Signal Corp I-177 tube tester calibration
This article discusses repair and calibration of the Signal Corp I-177 tube tester. Serious electrical voltages are present, repairs should only be attempted by a qualified technician. Copyrighted by Bob Putnak, all rights reserved.
Introduction
Model I-177 is a very old US Military dynamic mutual conductance tube tester that was used during World War II years. The War Department Technical Manual is dated August 1944, and the tester calibrated in this article is dated April 1945. The unit is extremely well-built. Due to its age and high signal voltage, the tester is only suited to test the “antique tubes” and military tubes of its era, and does not even have a 9-pin miniature socket. Although a socket adapter panel does exist to accommodate testing “newer” tubes, the tester is not suited for that task and can easily damage small signal tubes. That said, the I-177 does an excellent job of testing the tubes of its era.
Repair
The fundamentals for starting the I-177 project: all knobs and the meter itself are indexed at zero, check all resistors and potentiometers for accuracy and replace where necessary , replace the 0.1 mfd capacitor, clean all sockets/switches/leaf-switches/pots/rheostat with Deoxit to the extent possible. I would specifically note that the I-177 has 7 carbon resistors. Expect that most (if not all) of these carbon resistors will have increased in resistance and will need replaced.
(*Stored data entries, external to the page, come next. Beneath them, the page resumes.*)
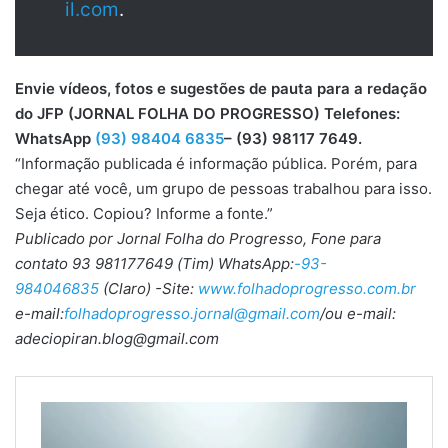
il.com
.
Envie vídeos, fotos e sugestões de pauta para a redação
do JFP (JORNAL FOLHA DO PROGRESSO) Telefones:
WhatsApp
(93) 98404 6835
– (93) 98117 7649.
“Informação publicada é informação pública. Porém, para
chegar até você, um grupo de pessoas trabalhou para isso.
Seja ético. Copiou? Informe a fonte.”
Publicado por Jornal Folha do Progresso, Fone para
contato 93 981177649 (Tim) WhatsApp:
-93-
984046835
(Claro) -Site:
www.folhadoprogresso.com.br
e-mail:
folhadoprogresso.jornal@gmail.com
/ou e-mail:
adeciopiran.blog@gmail.com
The remaining resistors are either wirewound or precision types, and while they should be tested, it is unlikely that any would be defective. Inspect all wiring (AC power cord, and also each wire connection at every tube socket pin). Remove both bulbs (#81 fuse bulb and neon shorts lamp), clean bulb connections and sockets, reinstall. The #81 fuse bulb must be only a #81 bulb (no substitutes).